Trevor Rosenthal, a former All-Star with the St. Louis Cardinals, then came on to replace Sipp. While Rosenthal, who missed 2018 with Tommy John Surgery, was regularly pushing 100 on the radar gun, he couldn’t find the strike zone. Rosenthal walked Maikel Franco and Scott Kingery, the only two batters he faced.
Former Miami Marlins reliever Kyle Barraclough was then asked by Nationals manager Dave Martinez to come into a bases-loaded jam and face Andrew McCutchen.
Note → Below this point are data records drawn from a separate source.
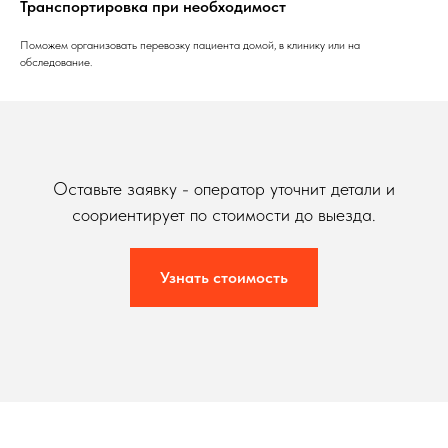
Транспортировка при необходимост
Поможем организовать перевозку пациента домой, в клинику или на
обследование.
Оставьте заявку - оператор уточнит детали и
соориентирует по стоимости до выезда.
Узнать стоимость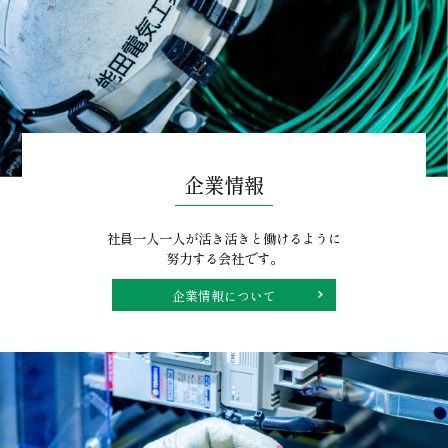
私道照明灯ＬＥＤ取替（１）
業務実績
社内勉強会
ニュース
６板橋市場花き棟受変電設備改修工事
業務実績
企業情報
社員一人一人が活き活きと働けるように
努力する会社です。
企業情報について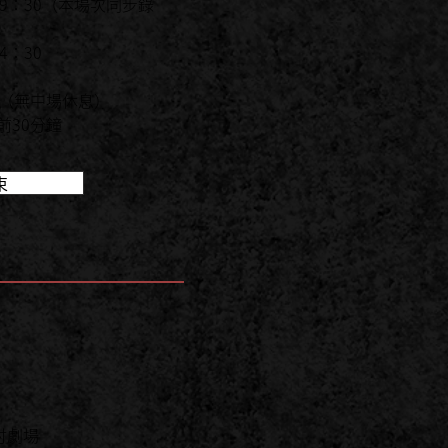
(六)19：30（本場次同步錄
14：30
分（無中場休息）
前30分鐘
束
南村劇場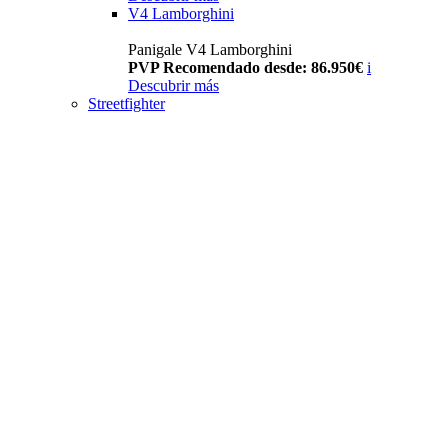
V4 Lamborghini
Panigale V4 Lamborghini
PVP Recomendado desde: 86.950€
i
Descubrir más
Streetfighter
McCutchen won that battle:
The slide by Scott Kingery, who came on to replace Cesar Hernandez in the sixth inning, was pretty remarkable:
Jean Segura would flair a single into left-center after McCutchen’s bases-clearing double, which McCutchen read well, allowing him to score the Phillies eighth run.
Of course, that was just the top of the eighth inning.
In the bottom of the eighth inning, a Yan Gomes RBI double allowed the Nationals to cut the Phillies lead to one run. Seranthony Dominguez nearly got out of the inning with the lead still intact, but Rhys Hoskins wasn’t able to squeeze this toss to first base, allowing the Nationals to re-tie the game.
Ultimately, Hoskins’ error at first base proved to be crucial, as David Robertson loaded the bases in the bottom of the ninth inning, before allowing a walk-off walk to Jake Noll to lose the game:
Phillies Nuggets Player of the Game: Anthony Rendon
It is worth pointing out that Bryce Harper reached base all five times he came to the plate Wednesday. Juan Soto, a popular National League MVP candidate himself, had three hits, three RBIs and a crucial ninth-inning walk as well. But in a contract year, Anthony Rendon appears to be ready for a coming out party.
Rendon, who has the highest fWAR in baseball since the start of the 2017 season, has inexplicably never been an All-Star. It won’t be an easy task for him to reach an All-Star Game with both Nolan Arenado and Manny Machado in the National League, but he’s started the season on a level that’s on par with those two. Rendon, for the second consecutive game, hit a home run. He reached base four times Wednesday, including a leadoff single to begin the ninth inning. When Robertson ultimately walked Noll to lose the game, it was Rendon that came across to score the run that ended the game.